UPS Inc.'s recently announced 2012 tariff rate increases on its core ground parcel business may underestimate the magnitude of the rate hikes that will actually hit on Jan. 2, according to an analysis from a leading parcel consulting firm.
UPS said Nov. 18 that it would raise non-contract rates on ground parcel, domestic air, and U.S.-originating international services by a "net" amount of 4.9 percent, after factoring in reductions in the applicable fuel surcharge. The Atlanta-based transportation logistics giant said its base rate increase of 5.9 percent would be adjusted downward by one percentage point after incorporating a one-percentage-point reduction in the applicable ground fuel surcharge.
However, Hempstead Consulting, an Orlando, Fla.-based firm run by parcel industry veteran Jerry Hempstead, said an analysis of rates for parcels weighing between one and 20 pounds and shipped across virtually all of the country shows much more pronounced increases than the average announced by UPS. With few exceptions, the rate increases will be well in excess of 7.5 percent, according to the analysis. In some instances, the increases will be pushing 9 percent.
For example, UPS will raise rates by more than 8 percent on shipments weighing between two and 10 pounds and moving between 300 and 1,000 miles, according to the Hempstead study. The increases will be somewhat less on shipments of the same weight range moving beyond 1,000 miles, the analysis found.
Officials at UPS were unavailable to comment at press time.
Hempstead, who spent decades in top sales and operational positions at the former Airborne Express and then DHL Express, acknowledged that many UPS shippers have contracts with the carrier and are awarded discounts that result in much lower package rates. He added, however, that virtually every UPS customer is subject to what is known as a "minimum charge" for each package, and that those charges are rising at a clip greater than the total average charge of 5.9 percent.
The 2012 minimum charge of $5.49 is more than 6 percent higher than the 2011 charge of $5.17 per package, and is a significant jump from the 2008 minimum of $4.20 per package, according to Hempstead data.

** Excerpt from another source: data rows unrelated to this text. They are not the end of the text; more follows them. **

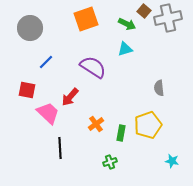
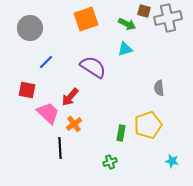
brown square: rotated 24 degrees counterclockwise
orange cross: moved 22 px left
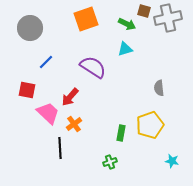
yellow pentagon: moved 2 px right
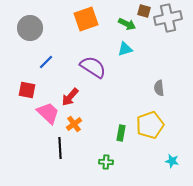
green cross: moved 4 px left; rotated 24 degrees clockwise
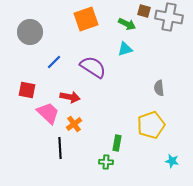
gray cross: moved 1 px right, 1 px up; rotated 24 degrees clockwise
gray circle: moved 4 px down
blue line: moved 8 px right
red arrow: rotated 120 degrees counterclockwise
yellow pentagon: moved 1 px right
green rectangle: moved 4 px left, 10 px down
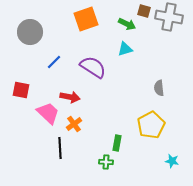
red square: moved 6 px left
yellow pentagon: rotated 8 degrees counterclockwise
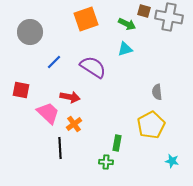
gray semicircle: moved 2 px left, 4 px down
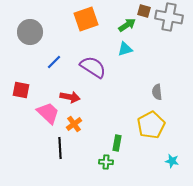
green arrow: moved 1 px down; rotated 60 degrees counterclockwise
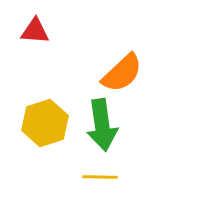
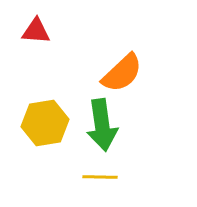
red triangle: moved 1 px right
yellow hexagon: rotated 9 degrees clockwise
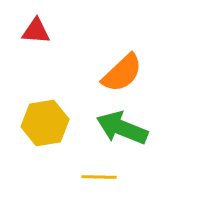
green arrow: moved 20 px right, 3 px down; rotated 120 degrees clockwise
yellow line: moved 1 px left
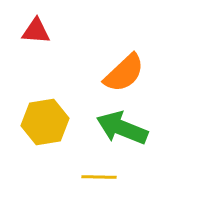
orange semicircle: moved 2 px right
yellow hexagon: moved 1 px up
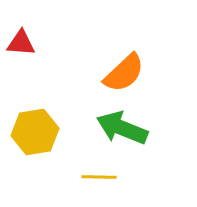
red triangle: moved 15 px left, 12 px down
yellow hexagon: moved 10 px left, 10 px down
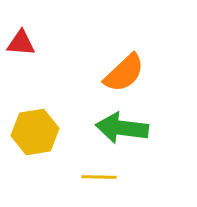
green arrow: rotated 15 degrees counterclockwise
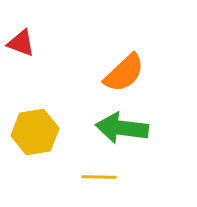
red triangle: rotated 16 degrees clockwise
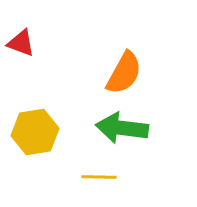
orange semicircle: rotated 18 degrees counterclockwise
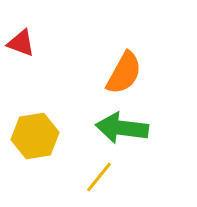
yellow hexagon: moved 4 px down
yellow line: rotated 52 degrees counterclockwise
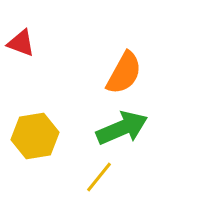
green arrow: rotated 150 degrees clockwise
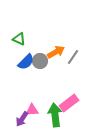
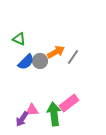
green arrow: moved 1 px left, 1 px up
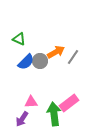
pink triangle: moved 1 px left, 8 px up
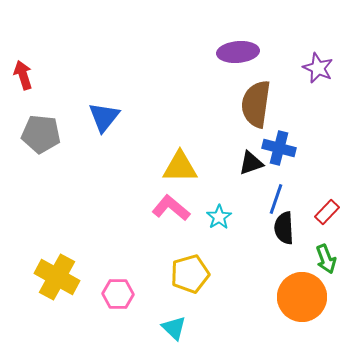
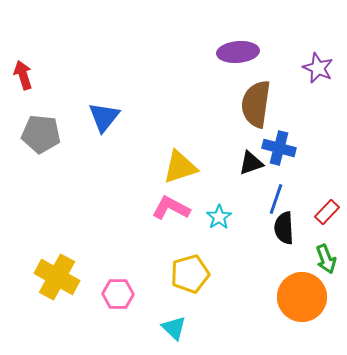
yellow triangle: rotated 18 degrees counterclockwise
pink L-shape: rotated 12 degrees counterclockwise
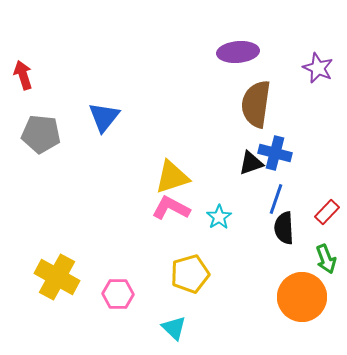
blue cross: moved 4 px left, 5 px down
yellow triangle: moved 8 px left, 10 px down
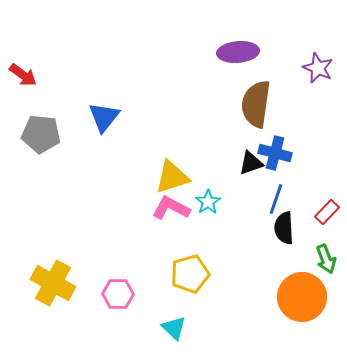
red arrow: rotated 144 degrees clockwise
cyan star: moved 11 px left, 15 px up
yellow cross: moved 4 px left, 6 px down
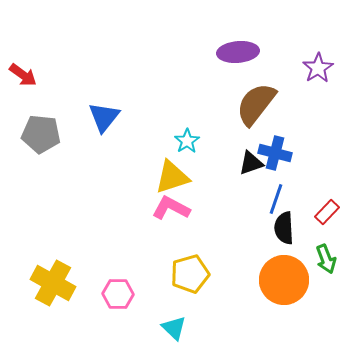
purple star: rotated 16 degrees clockwise
brown semicircle: rotated 30 degrees clockwise
cyan star: moved 21 px left, 61 px up
orange circle: moved 18 px left, 17 px up
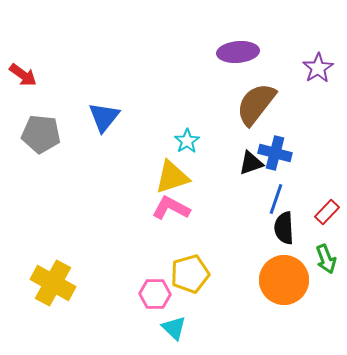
pink hexagon: moved 37 px right
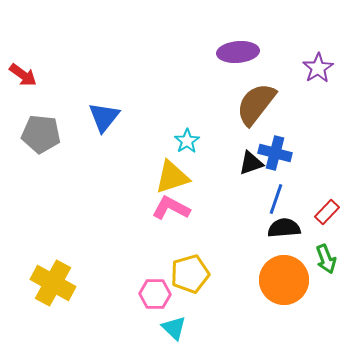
black semicircle: rotated 88 degrees clockwise
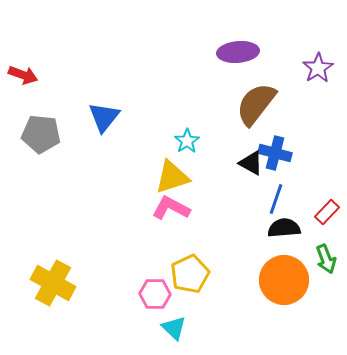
red arrow: rotated 16 degrees counterclockwise
black triangle: rotated 48 degrees clockwise
yellow pentagon: rotated 9 degrees counterclockwise
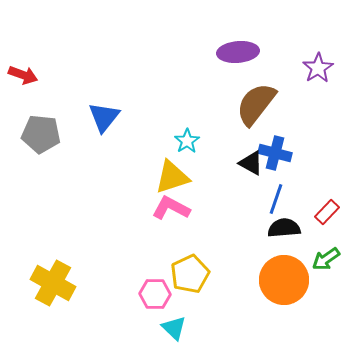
green arrow: rotated 76 degrees clockwise
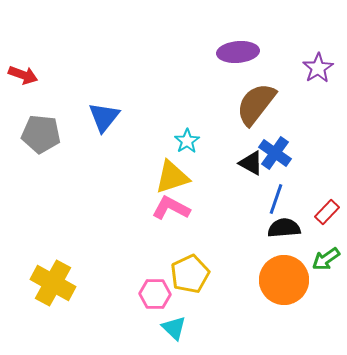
blue cross: rotated 20 degrees clockwise
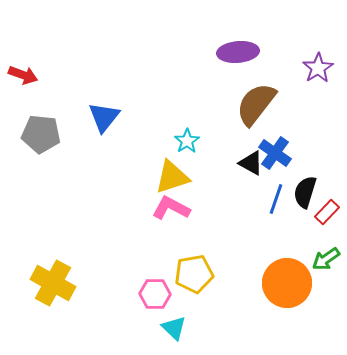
black semicircle: moved 21 px right, 36 px up; rotated 68 degrees counterclockwise
yellow pentagon: moved 4 px right; rotated 15 degrees clockwise
orange circle: moved 3 px right, 3 px down
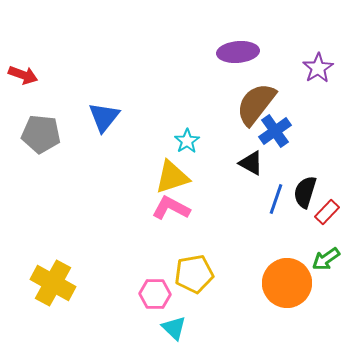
blue cross: moved 22 px up; rotated 20 degrees clockwise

Analysts who follow UPS said the annual tariff rate increases have little real-world significance because the formula assumes that a customer's shipment is equally distributed across each weight class and each "zone," lingo for geographic regions of the United States. The United States is divided into eight zones.
Hempstead said only those shippers with equal weight and distance distribution would pay the announced tariff rate hike. "But the reality is that shipments are not equally distributed," said Hempstead, who calls UPS's calculations "mathemagic."
Douglas O. Kahl, executive consultant at TranzAct Technologies, a transport consultancy in Elmhurst, Ill., said no UPS shipper should use the published tariffs as a beacon to guide their annual parcel spending decisions. "It really goes to show that shippers can't budget off an announced average, nor can they use a median," said Kahl. "They need to take a look at their particular book of business and understand the actual increases that apply to their unique distribution pattern."